World Congress of Leaders of World and Traditional Religions to Promote Interfaith Dialogue Announced For 2022

NUR-SULTAN – The seventh Congress of the Leaders of World and Traditional Religions will be held Sept. 14-15 in 2022 in Nur-Sultan. This was announced at the 19th Session of the Secretariat of the Congress of Leaders of World and Traditional Religions, which took place on Oct. 5-6. 

In their speeches, religious leaders noted the high importance of the work carried out by Kazakhstan to establish interreligious and interfaith dialogue not only within the country, but also at the international level. Photo credit: press service of Nazarbayev center.

The representatives of world religions and confessions such as Islam, Judaism, Buddhism, as well as Orthodox Christians, Catholics, Protestants from 20 countries including Egypt, Saudi Arabia, Turkey, Pakistan, Iran, Israel, Armenia, Russia, Vatican, United Kingdom, Mongolia, Thailand, South Korea, China, Japan, India, United Arab Emirates, Azerbaijan. Representatives of international organizations also attended the secretariat session. 

This year’s agenda includes issues related to resolving global crises in view of new challenges and global opportunities. Above these issues, leaders discussed the importance of the congress in terms of post-pandemic world development, defined the format of the Final Congress Document and spoke about the Kazakh model of interethnic and interreligious harmony in a global interreligious and intercivilizational dialogue.
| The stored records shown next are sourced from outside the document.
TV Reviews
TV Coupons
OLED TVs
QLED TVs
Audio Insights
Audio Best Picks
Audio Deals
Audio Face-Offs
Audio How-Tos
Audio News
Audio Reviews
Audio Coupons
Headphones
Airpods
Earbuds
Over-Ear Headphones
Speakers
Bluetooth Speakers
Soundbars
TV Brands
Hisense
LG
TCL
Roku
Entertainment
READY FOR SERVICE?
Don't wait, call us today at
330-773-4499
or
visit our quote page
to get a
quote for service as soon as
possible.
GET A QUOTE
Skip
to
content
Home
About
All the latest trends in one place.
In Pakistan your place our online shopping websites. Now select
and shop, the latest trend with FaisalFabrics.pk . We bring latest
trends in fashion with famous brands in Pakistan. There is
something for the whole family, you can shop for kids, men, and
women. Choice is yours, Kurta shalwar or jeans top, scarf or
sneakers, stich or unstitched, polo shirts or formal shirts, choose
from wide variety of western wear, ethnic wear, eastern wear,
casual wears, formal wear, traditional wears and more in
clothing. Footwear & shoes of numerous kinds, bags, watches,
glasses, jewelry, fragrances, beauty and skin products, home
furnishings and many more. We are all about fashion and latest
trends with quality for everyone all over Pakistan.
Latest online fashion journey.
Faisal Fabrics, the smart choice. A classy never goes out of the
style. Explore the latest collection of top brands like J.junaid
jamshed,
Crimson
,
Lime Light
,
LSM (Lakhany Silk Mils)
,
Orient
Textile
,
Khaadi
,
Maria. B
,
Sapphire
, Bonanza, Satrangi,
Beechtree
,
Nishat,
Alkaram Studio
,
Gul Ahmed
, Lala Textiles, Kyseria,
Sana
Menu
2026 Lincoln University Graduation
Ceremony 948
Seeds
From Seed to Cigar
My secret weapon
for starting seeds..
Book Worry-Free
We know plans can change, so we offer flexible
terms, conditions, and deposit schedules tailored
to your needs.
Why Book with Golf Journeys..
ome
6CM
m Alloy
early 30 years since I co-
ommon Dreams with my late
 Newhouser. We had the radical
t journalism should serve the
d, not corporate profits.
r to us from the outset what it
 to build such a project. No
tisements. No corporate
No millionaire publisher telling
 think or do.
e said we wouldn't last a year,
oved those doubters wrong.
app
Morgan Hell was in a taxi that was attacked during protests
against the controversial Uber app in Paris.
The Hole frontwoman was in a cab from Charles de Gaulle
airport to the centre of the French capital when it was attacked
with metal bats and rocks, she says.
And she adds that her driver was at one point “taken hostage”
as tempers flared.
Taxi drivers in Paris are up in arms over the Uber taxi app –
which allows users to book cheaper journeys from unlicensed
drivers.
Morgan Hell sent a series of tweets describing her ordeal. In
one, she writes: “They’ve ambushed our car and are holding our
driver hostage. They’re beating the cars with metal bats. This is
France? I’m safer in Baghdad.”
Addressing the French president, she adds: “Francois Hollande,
The opening ceremony began with the welcoming address from Maulen Ashimbayev, Head of the Congress Secretariat and Chairperson of the Senate of the Kazakh Parliament.

Ashimbayev said that Kazakhstan has managed to form its own model of peace and national dialogue over the years of Independence, based on the principles of diversity through unity and joint responsibility for the future of the country, respect and ensuring the rights of citizens, regardless of ethnicity and religion.

“The current secretariat is taking place amid difficult conditions – along with the pandemic, other global issues have worsened in recent years. Among them are the intensification of international tensions caused by geopolitical and geo-economic factors, the breakdown of the global security system, as well as the intensification of the arms race and the problems of the global environmental agenda,” Ashimbayev said. 

The head of the congress secretariat noted that in these conditions, the key task of spiritual leaders is to establish the correct system of values and unite people behind the ideas of peace, social harmony and mutual support for each other.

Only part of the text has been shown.